ミライカケイ

LFP研究会メンバーがライフプランを軸足に綴る研究日誌(旧ブログ→http://lfp.jugem.jp/)

10月の定例会まとめ/ニュースの目(29)アベノミクス、第二段ロケットは点火できるのか?

石川直子です。

LFP研究会の顧問であり、私たちの金融・経済の先生である奥田啓介先生は、2011年まで10年以上、現在四谷にある投資信託会社で毎週金曜日の勉強会の講師を続けておられました。

投資信託会社での勉強会と云えば、ファンド販売目的のセミナーが一般的です。しかし、先生の金曜勉強会は投信会社の中にあって全く独立した、あくまで個人投資家の、家計のための金融や経済の基礎的知識を学ぶ内容で、参加者は年々増え、遠くは北海道から飛行機で通ってこられる方もいました。

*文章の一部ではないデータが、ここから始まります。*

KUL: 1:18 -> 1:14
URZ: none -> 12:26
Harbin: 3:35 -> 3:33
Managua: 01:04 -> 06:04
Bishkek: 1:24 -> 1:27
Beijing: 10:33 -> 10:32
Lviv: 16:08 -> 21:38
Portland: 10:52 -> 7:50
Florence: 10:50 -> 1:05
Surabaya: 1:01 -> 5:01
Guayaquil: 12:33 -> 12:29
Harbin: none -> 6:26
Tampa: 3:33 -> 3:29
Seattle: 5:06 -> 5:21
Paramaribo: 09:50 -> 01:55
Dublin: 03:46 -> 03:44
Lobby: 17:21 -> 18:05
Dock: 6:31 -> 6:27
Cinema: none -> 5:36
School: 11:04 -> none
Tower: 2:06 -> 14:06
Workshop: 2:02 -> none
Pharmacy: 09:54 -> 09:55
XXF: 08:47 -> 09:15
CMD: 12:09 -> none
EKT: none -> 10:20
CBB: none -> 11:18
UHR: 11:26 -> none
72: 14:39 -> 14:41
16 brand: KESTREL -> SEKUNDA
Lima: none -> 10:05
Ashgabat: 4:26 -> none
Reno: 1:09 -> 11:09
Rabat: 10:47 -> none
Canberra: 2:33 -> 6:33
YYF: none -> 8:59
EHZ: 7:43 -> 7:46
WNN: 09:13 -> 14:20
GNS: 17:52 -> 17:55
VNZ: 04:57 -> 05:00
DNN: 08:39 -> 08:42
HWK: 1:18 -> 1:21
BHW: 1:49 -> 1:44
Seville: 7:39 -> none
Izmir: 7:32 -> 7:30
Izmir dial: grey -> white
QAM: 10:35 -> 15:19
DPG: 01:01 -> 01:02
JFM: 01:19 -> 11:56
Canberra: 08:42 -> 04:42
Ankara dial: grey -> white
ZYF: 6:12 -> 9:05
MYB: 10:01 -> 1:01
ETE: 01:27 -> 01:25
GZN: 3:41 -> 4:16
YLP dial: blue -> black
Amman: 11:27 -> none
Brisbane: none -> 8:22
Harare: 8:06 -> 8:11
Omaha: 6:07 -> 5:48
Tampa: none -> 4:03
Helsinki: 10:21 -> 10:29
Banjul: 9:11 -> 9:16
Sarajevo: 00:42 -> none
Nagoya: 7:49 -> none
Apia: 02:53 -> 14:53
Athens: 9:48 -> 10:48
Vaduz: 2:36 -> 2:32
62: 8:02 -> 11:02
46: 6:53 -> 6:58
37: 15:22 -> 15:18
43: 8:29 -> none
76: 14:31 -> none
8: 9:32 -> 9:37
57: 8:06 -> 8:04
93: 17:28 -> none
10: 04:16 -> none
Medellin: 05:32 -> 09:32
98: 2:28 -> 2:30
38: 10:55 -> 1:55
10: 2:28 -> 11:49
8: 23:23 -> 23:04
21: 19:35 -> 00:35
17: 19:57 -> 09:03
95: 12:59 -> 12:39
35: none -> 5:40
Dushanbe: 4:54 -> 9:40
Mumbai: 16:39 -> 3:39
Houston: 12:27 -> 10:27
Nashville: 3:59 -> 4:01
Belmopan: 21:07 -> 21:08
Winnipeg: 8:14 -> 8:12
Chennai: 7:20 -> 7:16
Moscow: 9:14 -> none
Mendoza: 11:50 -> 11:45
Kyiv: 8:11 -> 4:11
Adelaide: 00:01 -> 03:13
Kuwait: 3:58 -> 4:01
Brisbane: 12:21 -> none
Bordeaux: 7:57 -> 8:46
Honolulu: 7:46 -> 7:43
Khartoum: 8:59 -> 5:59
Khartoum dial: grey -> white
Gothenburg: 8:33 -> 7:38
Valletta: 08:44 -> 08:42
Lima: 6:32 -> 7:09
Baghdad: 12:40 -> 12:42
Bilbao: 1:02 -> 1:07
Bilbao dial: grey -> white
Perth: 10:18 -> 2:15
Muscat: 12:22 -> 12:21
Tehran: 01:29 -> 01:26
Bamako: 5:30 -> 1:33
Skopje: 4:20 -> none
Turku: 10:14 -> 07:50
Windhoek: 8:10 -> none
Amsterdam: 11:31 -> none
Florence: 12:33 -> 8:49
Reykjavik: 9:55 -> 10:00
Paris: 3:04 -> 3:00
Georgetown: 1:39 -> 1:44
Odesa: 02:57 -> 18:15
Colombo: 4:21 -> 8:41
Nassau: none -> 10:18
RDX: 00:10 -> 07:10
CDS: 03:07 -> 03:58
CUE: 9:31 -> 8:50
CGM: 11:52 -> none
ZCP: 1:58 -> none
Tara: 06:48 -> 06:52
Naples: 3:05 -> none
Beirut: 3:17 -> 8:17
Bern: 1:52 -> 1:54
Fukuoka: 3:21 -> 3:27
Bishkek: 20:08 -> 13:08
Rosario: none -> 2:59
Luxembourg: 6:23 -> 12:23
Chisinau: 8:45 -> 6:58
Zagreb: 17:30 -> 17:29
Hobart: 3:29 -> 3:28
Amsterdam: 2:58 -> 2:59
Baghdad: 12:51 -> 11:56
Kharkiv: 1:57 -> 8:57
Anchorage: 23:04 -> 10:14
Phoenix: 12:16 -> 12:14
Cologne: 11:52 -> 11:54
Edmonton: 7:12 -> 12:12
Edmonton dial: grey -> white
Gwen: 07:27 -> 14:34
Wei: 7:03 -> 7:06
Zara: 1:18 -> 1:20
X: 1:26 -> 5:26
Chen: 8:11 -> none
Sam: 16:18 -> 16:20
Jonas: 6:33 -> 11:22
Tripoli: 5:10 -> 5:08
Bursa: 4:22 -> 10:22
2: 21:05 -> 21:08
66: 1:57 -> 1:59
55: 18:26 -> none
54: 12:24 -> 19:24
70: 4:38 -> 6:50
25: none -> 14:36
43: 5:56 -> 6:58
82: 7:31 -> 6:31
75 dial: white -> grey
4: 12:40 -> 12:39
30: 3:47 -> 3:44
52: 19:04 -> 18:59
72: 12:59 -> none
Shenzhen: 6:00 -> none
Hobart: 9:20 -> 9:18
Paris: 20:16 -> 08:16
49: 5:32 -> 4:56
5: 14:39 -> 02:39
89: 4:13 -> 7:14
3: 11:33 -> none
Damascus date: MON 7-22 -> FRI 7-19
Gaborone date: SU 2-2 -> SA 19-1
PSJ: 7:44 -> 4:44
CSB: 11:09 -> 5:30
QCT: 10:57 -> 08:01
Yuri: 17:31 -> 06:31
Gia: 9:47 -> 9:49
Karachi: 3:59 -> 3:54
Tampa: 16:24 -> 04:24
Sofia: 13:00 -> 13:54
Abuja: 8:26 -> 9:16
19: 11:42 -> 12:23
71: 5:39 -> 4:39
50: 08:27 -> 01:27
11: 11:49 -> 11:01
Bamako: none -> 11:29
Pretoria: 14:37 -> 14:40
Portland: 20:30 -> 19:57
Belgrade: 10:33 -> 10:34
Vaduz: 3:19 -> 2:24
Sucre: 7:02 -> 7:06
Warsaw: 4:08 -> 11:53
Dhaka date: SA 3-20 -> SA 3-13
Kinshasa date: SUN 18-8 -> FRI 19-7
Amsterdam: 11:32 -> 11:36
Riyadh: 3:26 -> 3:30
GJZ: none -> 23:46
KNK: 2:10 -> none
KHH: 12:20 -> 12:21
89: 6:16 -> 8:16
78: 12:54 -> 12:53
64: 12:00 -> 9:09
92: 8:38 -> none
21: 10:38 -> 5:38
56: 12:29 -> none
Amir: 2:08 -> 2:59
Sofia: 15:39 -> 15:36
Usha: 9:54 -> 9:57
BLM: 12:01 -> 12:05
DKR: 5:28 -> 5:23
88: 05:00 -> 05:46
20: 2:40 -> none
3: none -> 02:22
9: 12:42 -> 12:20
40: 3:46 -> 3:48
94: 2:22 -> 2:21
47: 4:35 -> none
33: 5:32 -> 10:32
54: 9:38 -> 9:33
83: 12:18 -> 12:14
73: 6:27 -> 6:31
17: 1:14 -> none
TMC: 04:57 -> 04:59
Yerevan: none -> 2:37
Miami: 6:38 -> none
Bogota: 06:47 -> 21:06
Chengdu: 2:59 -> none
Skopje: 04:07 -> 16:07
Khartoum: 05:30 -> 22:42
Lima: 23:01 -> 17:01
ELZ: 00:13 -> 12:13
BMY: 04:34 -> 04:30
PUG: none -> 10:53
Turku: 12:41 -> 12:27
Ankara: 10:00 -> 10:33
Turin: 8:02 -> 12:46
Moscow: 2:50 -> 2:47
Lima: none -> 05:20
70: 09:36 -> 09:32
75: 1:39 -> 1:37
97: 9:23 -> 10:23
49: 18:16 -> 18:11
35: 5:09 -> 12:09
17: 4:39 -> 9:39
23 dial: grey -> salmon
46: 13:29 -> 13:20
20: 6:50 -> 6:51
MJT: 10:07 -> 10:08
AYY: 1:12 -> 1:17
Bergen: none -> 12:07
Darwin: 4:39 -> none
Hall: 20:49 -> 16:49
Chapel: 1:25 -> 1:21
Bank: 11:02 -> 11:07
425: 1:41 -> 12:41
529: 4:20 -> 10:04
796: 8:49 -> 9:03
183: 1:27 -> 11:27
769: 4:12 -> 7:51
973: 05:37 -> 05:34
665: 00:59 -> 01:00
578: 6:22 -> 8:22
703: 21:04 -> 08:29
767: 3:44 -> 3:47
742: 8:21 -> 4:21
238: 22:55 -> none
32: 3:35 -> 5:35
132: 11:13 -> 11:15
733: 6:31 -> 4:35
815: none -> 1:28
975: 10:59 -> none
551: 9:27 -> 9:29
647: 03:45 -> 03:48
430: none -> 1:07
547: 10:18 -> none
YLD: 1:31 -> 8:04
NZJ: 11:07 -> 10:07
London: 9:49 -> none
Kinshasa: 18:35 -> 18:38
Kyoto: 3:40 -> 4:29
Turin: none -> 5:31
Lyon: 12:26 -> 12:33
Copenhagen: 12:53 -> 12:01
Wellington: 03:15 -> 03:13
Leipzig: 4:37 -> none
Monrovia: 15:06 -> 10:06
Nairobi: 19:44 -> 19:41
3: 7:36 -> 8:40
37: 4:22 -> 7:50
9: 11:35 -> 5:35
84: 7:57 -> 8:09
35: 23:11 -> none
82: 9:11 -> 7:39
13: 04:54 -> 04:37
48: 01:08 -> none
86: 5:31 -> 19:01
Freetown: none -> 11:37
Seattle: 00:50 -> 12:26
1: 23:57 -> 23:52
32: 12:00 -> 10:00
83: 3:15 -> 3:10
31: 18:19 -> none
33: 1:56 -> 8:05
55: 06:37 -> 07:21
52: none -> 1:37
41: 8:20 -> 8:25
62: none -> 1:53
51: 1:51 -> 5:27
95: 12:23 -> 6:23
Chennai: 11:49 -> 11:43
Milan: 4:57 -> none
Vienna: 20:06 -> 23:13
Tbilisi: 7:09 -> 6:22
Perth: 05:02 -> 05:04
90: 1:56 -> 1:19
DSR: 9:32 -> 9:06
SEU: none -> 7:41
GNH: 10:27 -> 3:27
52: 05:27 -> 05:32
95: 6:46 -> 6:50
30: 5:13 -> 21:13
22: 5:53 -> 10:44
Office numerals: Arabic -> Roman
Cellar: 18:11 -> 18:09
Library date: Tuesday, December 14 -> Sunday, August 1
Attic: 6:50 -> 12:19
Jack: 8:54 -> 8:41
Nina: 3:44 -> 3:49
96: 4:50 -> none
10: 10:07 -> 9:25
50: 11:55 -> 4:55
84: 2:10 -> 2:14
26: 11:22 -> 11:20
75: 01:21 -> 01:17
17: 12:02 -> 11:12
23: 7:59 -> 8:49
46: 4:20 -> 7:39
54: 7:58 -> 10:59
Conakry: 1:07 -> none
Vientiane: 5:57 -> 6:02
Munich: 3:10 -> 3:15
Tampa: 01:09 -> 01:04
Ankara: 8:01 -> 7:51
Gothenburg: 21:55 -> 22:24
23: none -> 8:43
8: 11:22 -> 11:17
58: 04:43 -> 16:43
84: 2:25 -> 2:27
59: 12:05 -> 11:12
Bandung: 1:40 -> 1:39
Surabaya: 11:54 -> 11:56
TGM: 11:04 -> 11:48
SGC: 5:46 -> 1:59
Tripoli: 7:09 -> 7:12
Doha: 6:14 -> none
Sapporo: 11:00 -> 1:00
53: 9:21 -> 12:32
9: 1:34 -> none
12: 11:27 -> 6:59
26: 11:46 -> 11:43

そのような勉強会を継続して、しかも無料で開催しているところは、おそらく他には無かったでしょう。しかし、先生はさらに、平日の午後では働き盛りの世代が参加できない、これからの若い人たちにこそこうした基礎的知識が必要だ、とのお考えでした。そこで、先生が引退される前の3年間は、私もお手伝いして月2回の土曜勉強会も併設されたのでした。

先生が引退された後、勉強会の生徒さん達から再開のご要望が途切れることがありませんでした。体調のことなど考慮して辞退されていた先生でしたが、ついに2年7カ月ぶりに土曜勉強会が再開されることになりました。生徒さん達の粘り勝ちです。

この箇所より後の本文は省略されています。